ABSTRACT

By considering the elaborated ontological foundations we are able to define institutions as social learning vehicles from an evolutionary perspective. Social learning reduces uncertainty and institutions reduce complexity of socioeconomic interactions by encapsulating knowledge in affective, habitual and cognitive modules. The economy does not evolve without social learning, i.e. the contextual transmission of knowledge in space and time. Social learning establishes a continuity of change within and between culture, society, politics and the economy. Institutions are therefore the most central entities of cultural and economic evolution and cannot be regarded as exogenously given; on the contrary institutions, change from within in an endogenous way. Furthermore institutions cannot be associated with economic markets only, since social learning does not operate merely under the profit-maximization doctrine, consider the difference of social learning in school and in firm, for instance.

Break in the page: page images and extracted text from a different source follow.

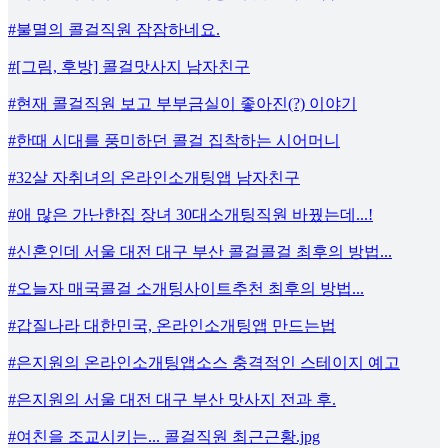
#불멸의 콜걸직원 잠잠하네요.
#[그림, 후방] 콜걸맛사지 남자친구
#현재 콜걸직원 보고 부부금실이 좋아진(?) 이야기
#한때 시대를 풍미하던 콜걸 집착하는 시어머니
#32살 자취녀의 온라인소개팅앱 남자친구
#애 많은 가난한집 장녀 30대소개팅직원 바꿨는데...!
#신혼인데 서울 대전 대구 부산 콜걸콜걸 최후의 방법...
#오늘자 매국콜걸 소개팅사이트추천 최후의 방법...
#갑질나라 대한민국, 온라인소개팅앱 만드는법
#은지원의 온라인소개팅앱소스 충격적인 스테이지 예고
#은지원의 서울 대전 대구 부산 맛사지 전과 후.
#여친을 조교시키는... 콜걸직원 최근근황.jpg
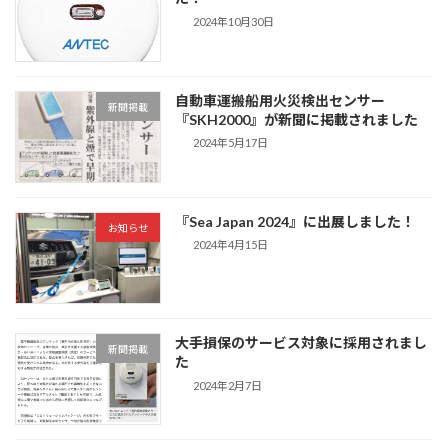
2024年10月30日
自動車運搬船用火災検出センサー
新聞掲載
『SKH2000』が新聞に掲載されました
2024年5月17日
『Sea Japan 2024』に出展しました！
お知らせ
2024年4月15日
大手損保のサービス対象に採用されまし
新聞掲載
た
2024年2月7日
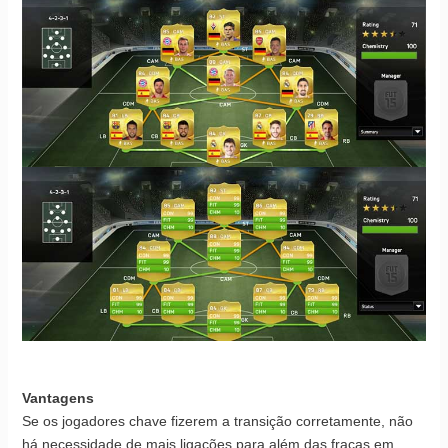
Vantagens
Se os jogadores chave fizerem a transição corretamente, não
há necessidade de mais ligações para além das fracas em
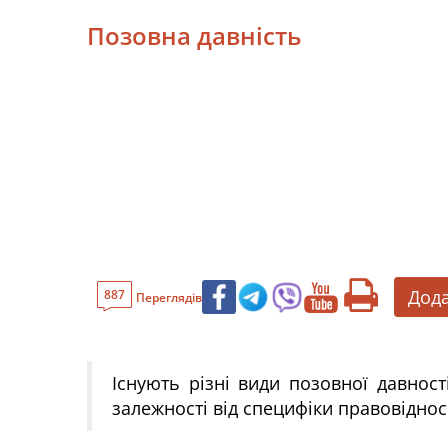
Позовна давність
Дода
887
Переглядів
Існують різні види позовної давнос
залежності від специфіки правовіднос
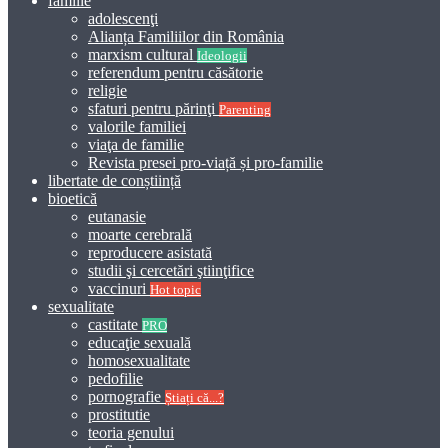
familie
adolescenţi
Alianța Familiilor din România
marxism cultural
Ideologii
referendum pentru căsătorie
religie
sfaturi pentru părinţi
Parenting
valorile familiei
viaţa de familie
Revista presei pro-viață și pro-familie
libertate de conștiință
bioetică
eutanasie
moarte cerebrală
reproducere asistată
studii şi cercetări ştiinţifice
vaccinuri
Hot topic
sexualitate
castitate
PRO
educaţie sexuală
homosexualitate
pedofilie
pornografie
Știați că...?
prostitutie
teoria genului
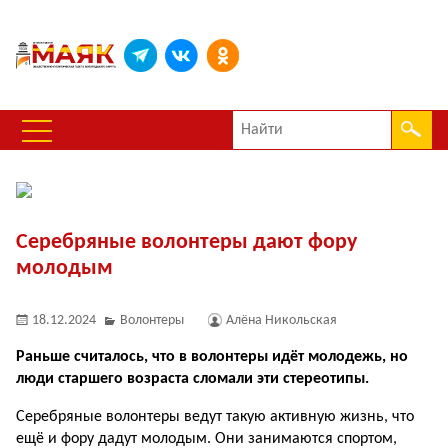
Серебряные волонтеры дают фору
молодым
18.12.2024
Волонтеры
Алёна Никольская
Раньше считалось, что в волонтеры идёт молодежь, но
люди старшего возраста сломали эти стереотипы.
Серебряные волонтеры ведут такую активную жизнь, что
ещё и фору дадут молодым. Они занимаются спортом,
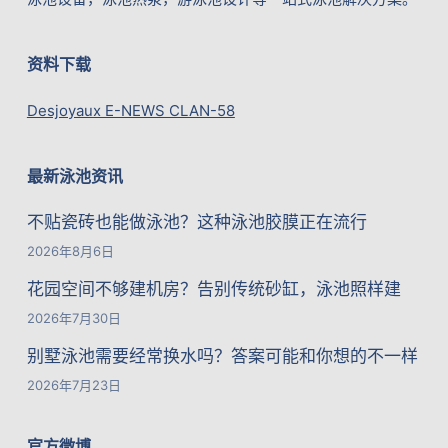
资料下载
Desjoyaux E-NEWS CLAN-58
最新泳池资讯
不贴瓷砖也能做泳池？这种泳池胶膜正在流行
2026年8月6日
花园空间不够建机房？告别传统砂缸，泳池照样建
2026年7月30日
别墅泳池需要经常换水吗？答案可能和你想的不一样
2026年7月23日
官方微博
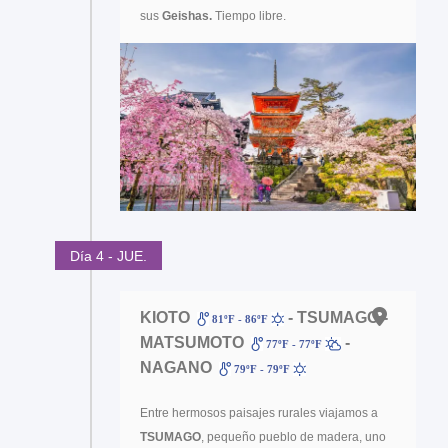
sus
Geishas.
Tiempo libre.
Día 4 - JUE.
KIOTO
- TSUMAGO -
81ºF - 86ºF
MATSUMOTO
-
77ºF - 77ºF
NAGANO
79ºF - 79ºF
Entre hermosos paisajes rurales viajamos a
TSUMAGO
, pequeño pueblo de madera, uno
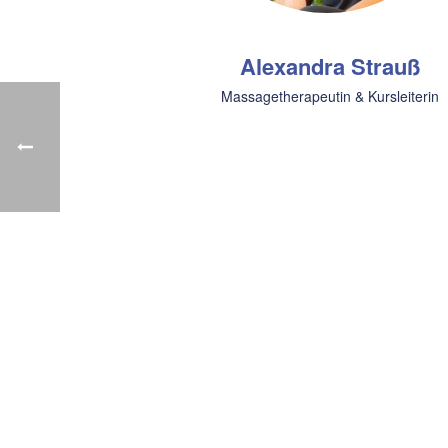
Alexandra Strauß
Massagetherapeutin & Kursleiterin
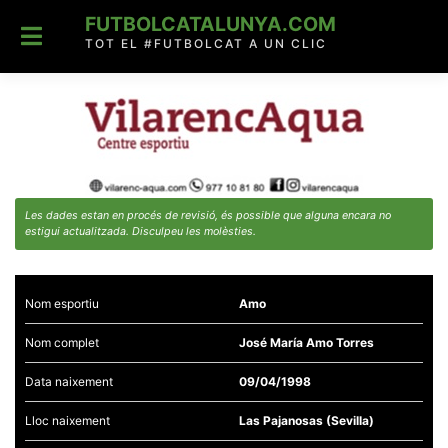
Skip
FUTBOLCATALUNYA.COM
to
content
TOT EL #FUTBOLCAT A UN CLIC
Les dades estan en procés de revisió, és possible que alguna encara no
estigui actualitzada. Disculpeu les molèsties.
Nom esportiu
Amo
Nom complet
José María Amo Torres
Data naixement
09/04/1998
Lloc naixement
Las Pajanosas (Sevilla)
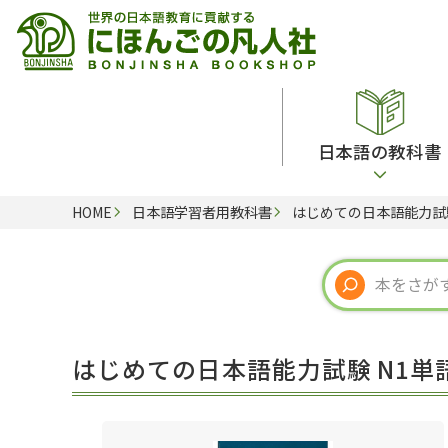
日本語の教科書
HOME
日本語学習者用教科書
はじめての日本語能力試験
総合教科書
ビデオ・ＤＶＤ
日本語学習辞典
日本語教授法
留学生向け専門分野
カード・ゲーム・絵教材
韓国語辞典
音声・音韻
読解
ドイツ語辞典
文法
会話
各国語辞典
試験対策
はじめての日本語能力試験 N1単
練習問題
語学・文法辞典
多言語社会・言語政策
各種試験対策
定期刊行物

The essential problem for institutional economics lies in the identification of the underlying dynamic mechanisms of social learning between social structure and human agency and its effects on socioeconomic operations. This is what we would call the heuristic projection of an evolving economy, meaning in particular a specific conceptualization of this continuous change. In generic institutionalism we want to look into the semantic and synthetic procedures of institutional change which are programmed in an evolutionary, non-deterministic and bottom-up way by economic agents.